またドキドキが止まらなくなりそうで、なんとなく話題を変える。


「今日も練習ですか?」


「ああ、午前中だけな」


「お疲れ様です。……無理だけはしないでください」


「心配されるようなことはしねえよ。ありがとな」


笑顔の裏に感じた気持ちをこっそり隠す。


話題を振っておきながら、私は青城のマネージャーではないんだなって実感した。


岩泉先輩の練習日程なんて全然知らなくて、私の関係ないところで岩泉先輩の時間は動いてる。

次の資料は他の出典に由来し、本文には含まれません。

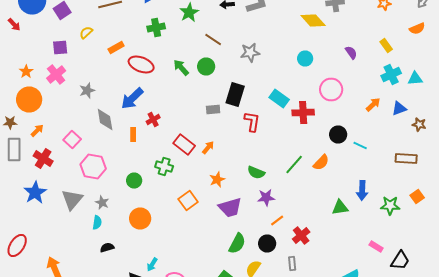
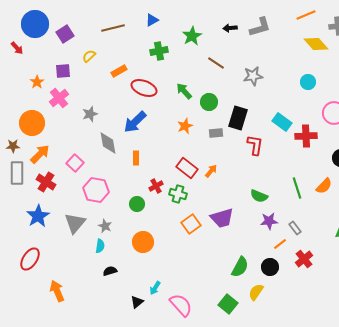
green circle: (206, 66) -> (209, 102), moved
orange star: (26, 72) -> (37, 82), moved
red cross: (153, 120) -> (156, 186), moved
orange arrow: (37, 130) -> (40, 154), size x1.5
green line: (294, 164) -> (297, 188), turned -60
green cross: (164, 166) -> (178, 194), moved
orange star: (217, 180) -> (185, 126), moved
purple trapezoid: (230, 208) -> (222, 218), moved
red ellipse: (17, 246) -> (30, 259), moved
gray rectangle: (292, 264) -> (295, 228), moved, turned -32

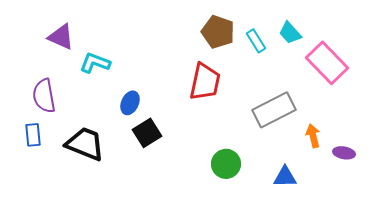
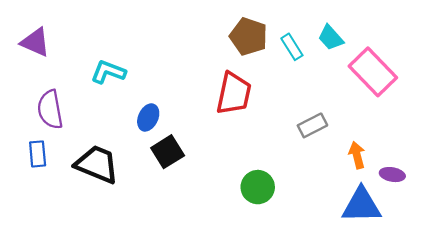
purple triangle: (61, 37) -> (35, 42), moved
gray rectangle: (274, 110) -> (312, 125), size x0.6
blue triangle: (285, 177) -> (361, 205), moved, size x1.5

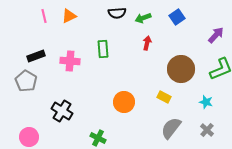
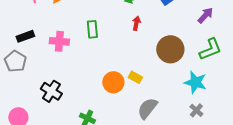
yellow rectangle: (164, 97) -> (135, 77), moved
cyan star: (206, 102) -> (195, 82), size x1.6
gray semicircle: (171, 128) -> (147, 108), moved

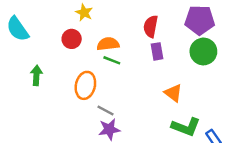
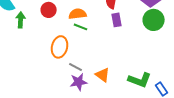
green arrow: (36, 75) -> (21, 20), moved
orange triangle: (173, 93) -> (103, 75), moved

私がいたら自分が持たないから無理だって言ってくれた先輩。


でも、それでも……一緒にいたかった、寂しい、なんて今更。…言えない。


岩泉先輩が来るなって言って、私も信じて従った結果だから。


「疲れた時はいつでも呼んでください!すぐに会いに行きます…!」


思い切り笑顔を見せる。せめて先輩といる時は明るく、出来るだけ楽しい時間にしたくて。


「お前もそっちですることあんだろ?」


「……そうですけど」


烏野高校の応援を最優先することに、どこか抵抗を感じてる自分がいて自己嫌悪になる。


青城と烏野が戦った時に、素直にどちらかを選んで応援できる気がしない……。


短い間だけど烏野でバレー部のマネージャーをして、少なからず勝って欲しいって気持ちが強くなってるはずなのに。


いつか黒尾さんと話した時のことを思い出す。


……戦うのは選手だからって蚊帳の外から見てるみたいに、私は割り切るどころか一緒に戦う気持ちすらまだできてないのかな。